Last holiday season I was sitting around with my grown children and they were teasing me about the way I had raised them.  I took Elise surfing before she could swim.  I was so excited for her to learn and to share this experience with her.  Fortunately, we made it through a bunch of close calls without a horrible accident.  I taught them to climb mountains, drive cars in snow storms, catch fish, do homework, read defenses in football.  And a lot of other useless things that we all now laugh about.  But there was one thing that surprised me.  They all said they were so glad that I taught them to build a fire when it was almost impossible to start one.  My son said, “The first time I went hiking with friends I was shocked that no one else seems to know how to do that.”  I laughed, but they were all serious that building and starting a fire in difficult situations was the one useful lesson I had taught them.

Well, starting a fire in a rainstorm, or in a blizzard or without matches, takes a lot of patience.  Giving up is not an option.  It reminds me of learning how to pray.  It is a life-time pursuit.  This week I am preaching on how prayer motivates the unmotivated.  My text is the “High Priestly Prayer” of Christ in John Chapter 17. It is going to be a great message. I am enjoying it even now as I am studying for it and talking about it with my colleagues.

 “Prayer is a conversation within a relationship.” 

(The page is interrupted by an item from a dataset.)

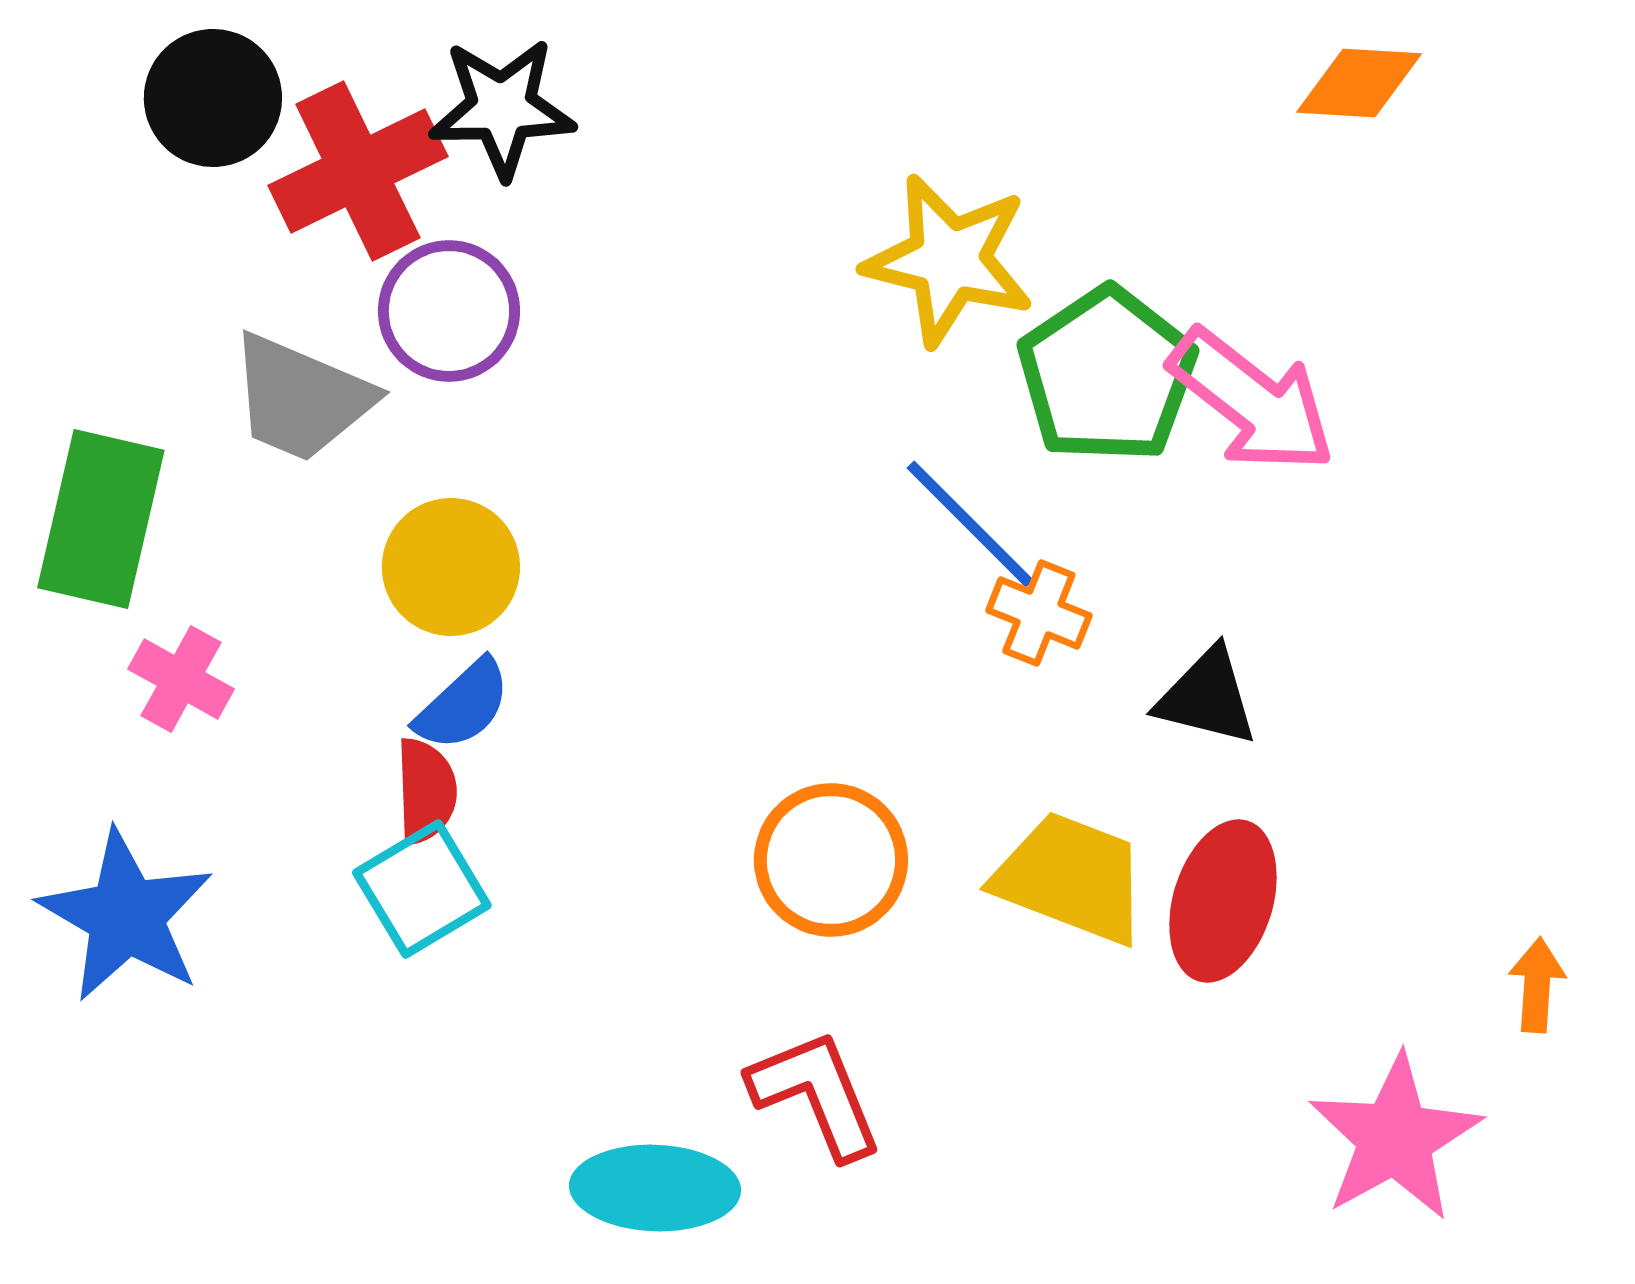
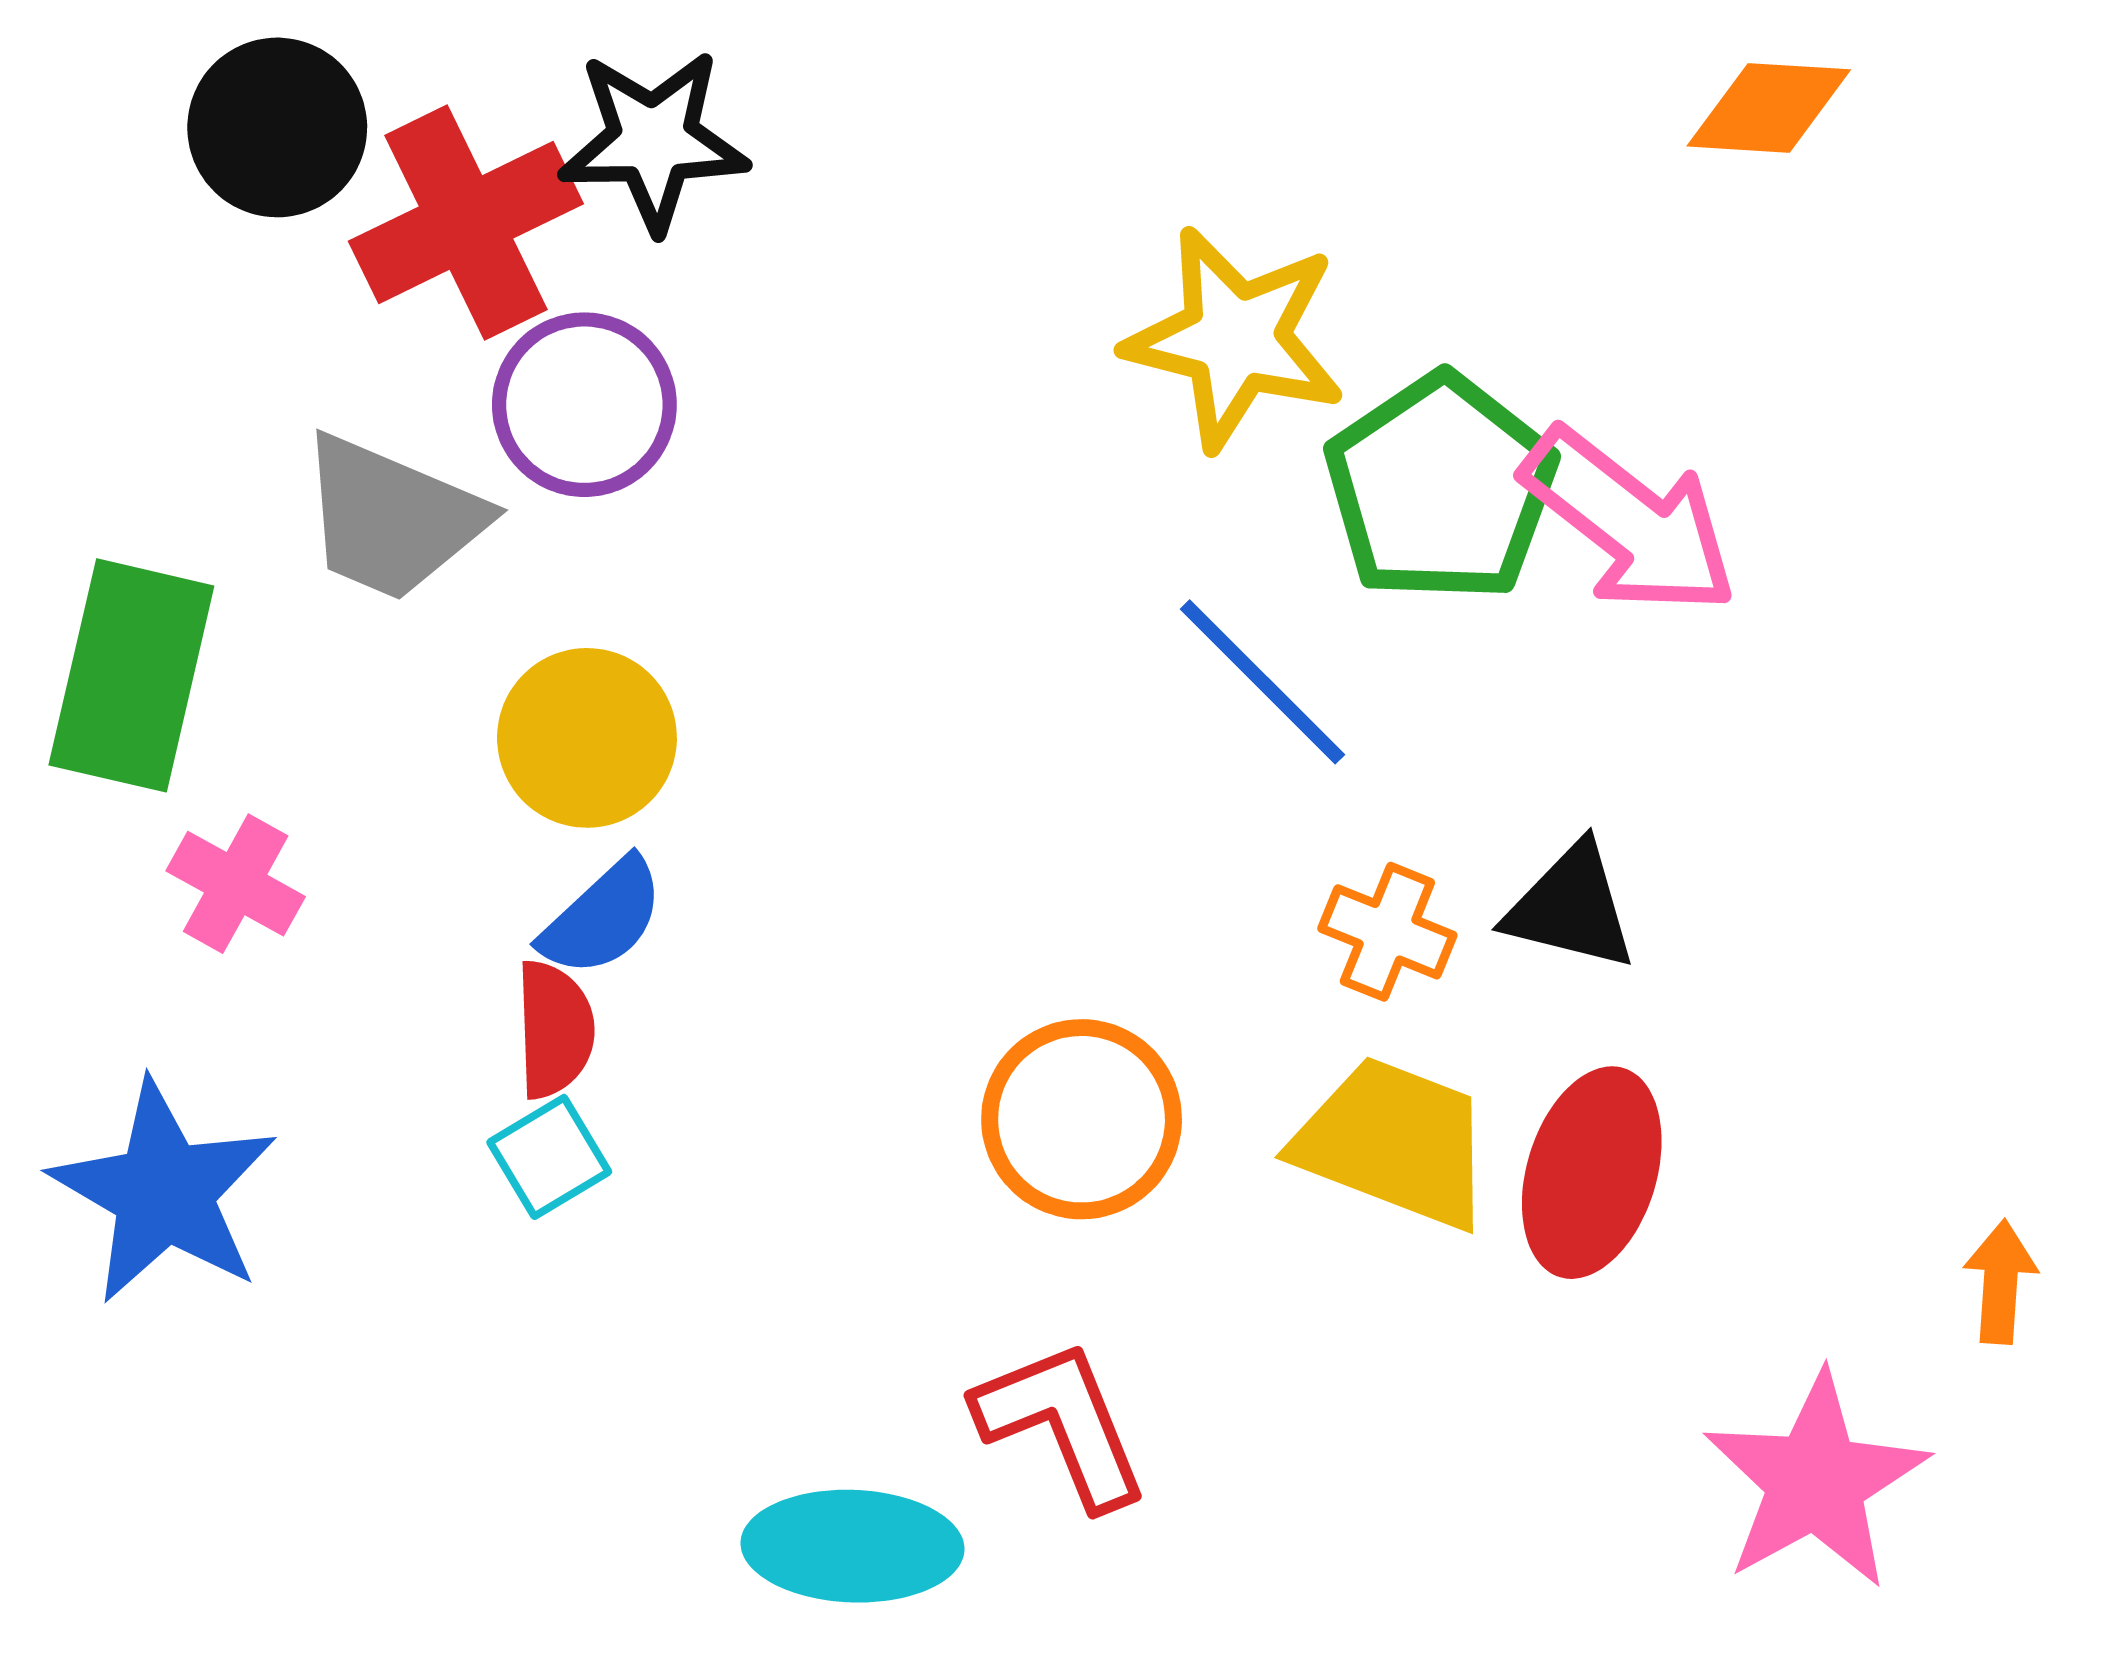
orange cross: (1039, 613) -> (1387, 932), moved
cyan square: (422, 889) -> (549, 1157), size x0.7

We are going to learn a lot this week about how to enrich our prayer lives and to grow in our relationship with Jesus Christ. If nothing in our series has begun a blazing fire in your prayer life yet … don’t give up.  We are going to keep studying God’s Word and lifting our inner spirit to the God of the Universe until that wildfire is roaring with light and heat.  This may be the most important thing that you learn under the teaching of Washington Cathedral.  I pray that this wildfire of authentic prayer multiplies throughout our church as we look at Jesus’ teaching on prayer in the Gospels.